Your fan theory that all the wizards are just pretending is interesting, but unsupported by canon.
First, that's not my theory.
Second, your theory that ASOAIF gods provide magical powers is not supported by canon.
It is at best left ambiguous.
The majority of which are one-line mentions in the books for worldbuilding flavour purposes.
You said - "
one major religion in the setting that lacks any supernatural power".
Since we are discussing the religions in the setting, the fact that followers of Essosi faiths are not in the middle of main narrative is immaterial. They exist, they are important in the setting and have no magical underpinning.
Red Priests resurrecting the dead and literally casting fireball spells isn't ambiguous, and neither are what the Faceless Men do.
If Red Priests as a class could resurrect people and cast fireballs, they would rule the world by now.
If anything, Thoros (who grew up in the temple surrounded by Red Priests) is mighty surprised by his newly found ability to resurrect people.
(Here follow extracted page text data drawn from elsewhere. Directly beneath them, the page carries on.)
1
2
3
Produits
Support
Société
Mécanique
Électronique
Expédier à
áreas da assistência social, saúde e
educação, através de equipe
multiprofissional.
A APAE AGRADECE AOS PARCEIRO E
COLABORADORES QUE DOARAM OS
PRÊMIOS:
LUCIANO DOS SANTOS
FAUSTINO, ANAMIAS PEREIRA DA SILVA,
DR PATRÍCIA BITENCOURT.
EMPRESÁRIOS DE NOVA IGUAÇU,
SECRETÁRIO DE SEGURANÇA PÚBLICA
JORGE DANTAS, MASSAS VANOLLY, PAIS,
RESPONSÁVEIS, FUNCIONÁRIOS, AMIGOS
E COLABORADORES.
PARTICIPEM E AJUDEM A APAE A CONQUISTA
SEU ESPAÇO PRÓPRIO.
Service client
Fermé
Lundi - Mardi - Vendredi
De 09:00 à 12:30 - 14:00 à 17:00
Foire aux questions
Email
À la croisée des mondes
Which would not happen if Red Priests could just do these kind of things.
We have two Red Priests out of however many thousands out there who can do tricks like that, so there is no reason to presume that it's their status as Red Priests that is responsible for the magic. Granted, Mel is on a power trip and Thoros is on guilt trip, but their desire to have their every action justified by God a proof does not make.
Ditto for Faceless Men. Kindly man says so directly, for crying out loud: "...sorcerers use glamors, weaving light and shadow and desire to make illusions that trick the eye..."
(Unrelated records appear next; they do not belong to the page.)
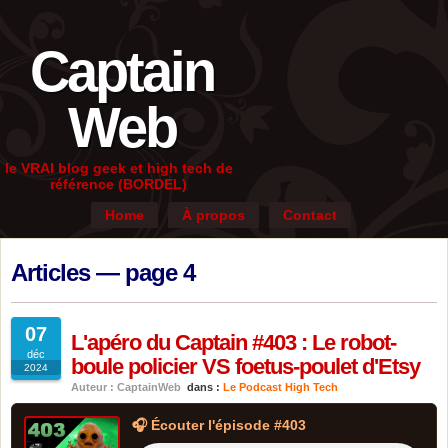
Captain
Web
le VRAI blog geek et high tech de
référence (BORDEL)
Home
À propos
Contact
Articles — page 4
07
L'apéro du Captain #403 : Le robot-
déc
boule policier VS foetus-poulet d'Etsy
2024
Auteur : CaptainWeb
dans :
Le Podcast High Tech
🎧 Écouter l'épisode #403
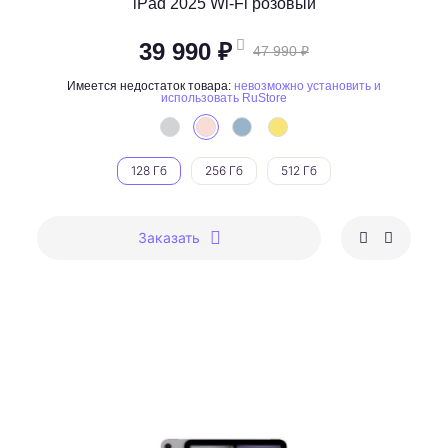
iPad 2025 Wi-Fi розовый
39 990 ₽
47 990 ₽
Имеется недостаток товара:
невозможно установить и
использовать RuStore
128 Гб
256 Гб
512 Гб
Заказать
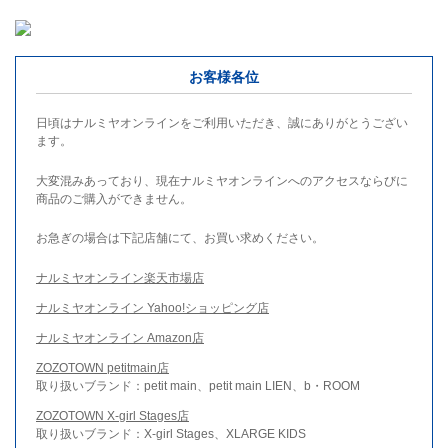
お客様各位
日頃はナルミヤオンラインをご利用いただき、誠にありがとうござい
ます。
大変混みあっており、現在ナルミヤオンラインへのアクセスならびに
商品のご購入ができません。
お急ぎの場合は下記店舗にて、お買い求めください。
ナルミヤオンライン楽天市場店
ナルミヤオンライン Yahoo!ショッピング店
ナルミヤオンライン Amazon店
ZOZOTOWN petitmain店
取り扱いブランド：petit main、petit main LIEN、b・ROOM
ZOZOTOWN X-girl Stages店
取り扱いブランド：X-girl Stages、XLARGE KIDS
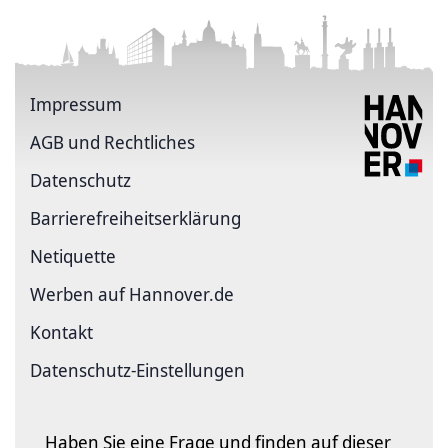
Impressum
AGB und Rechtliches
Datenschutz
Barriere­freiheits­erklärung
Netiquette
Werben auf Hannover.de
Kontakt
Datenschutz-Einstellungen
Haben Sie eine Frage und finden auf dieser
Faceless Men learn magic that is available to skilled sorcerers, not just people following their god. Undying use glamors. It is no more divine than learning how to operate an assault rifle.
It's heavily implied that there is something supernatural and very nasty about that religion, not the least with Patchface.
It is not "heavily implied" - the connection is barely existent and is primarily a fan theory with very little basis in canon.
Debatable? They not only have magic, but it's all but stated that their afterlife about merging with nature is real.
Yes, debatable, because of millions of Old God's faithful only a small handful demonstrates an sort of magical ability. And most of those reside in a land beyond the Wall, where magic is stronger and evil fairies roam around.
So again, you attribute to the Old Gods what is by no means proven to be their doing.
To discuss the remaining ones:
Great Stallion: Foresight
Considering that that bit of foresight has failed like a wet fart, that's hardly in argument in your favor. The Stallion is not mounting the world by the virtue of being dead.
Horsemen are just as bereft of supernatural powers as the Faith.
Mother Rhoyne: Hydromancy,
The only mention of Hydromancy by MR's followers dates back hundreds if not thousands of years ago. By this metric, Faith of the Seven is magical because similarly distant reports tell of Gods roaming Andalos and pulling stars to crown Hugor. Ditto for Drowned Christ.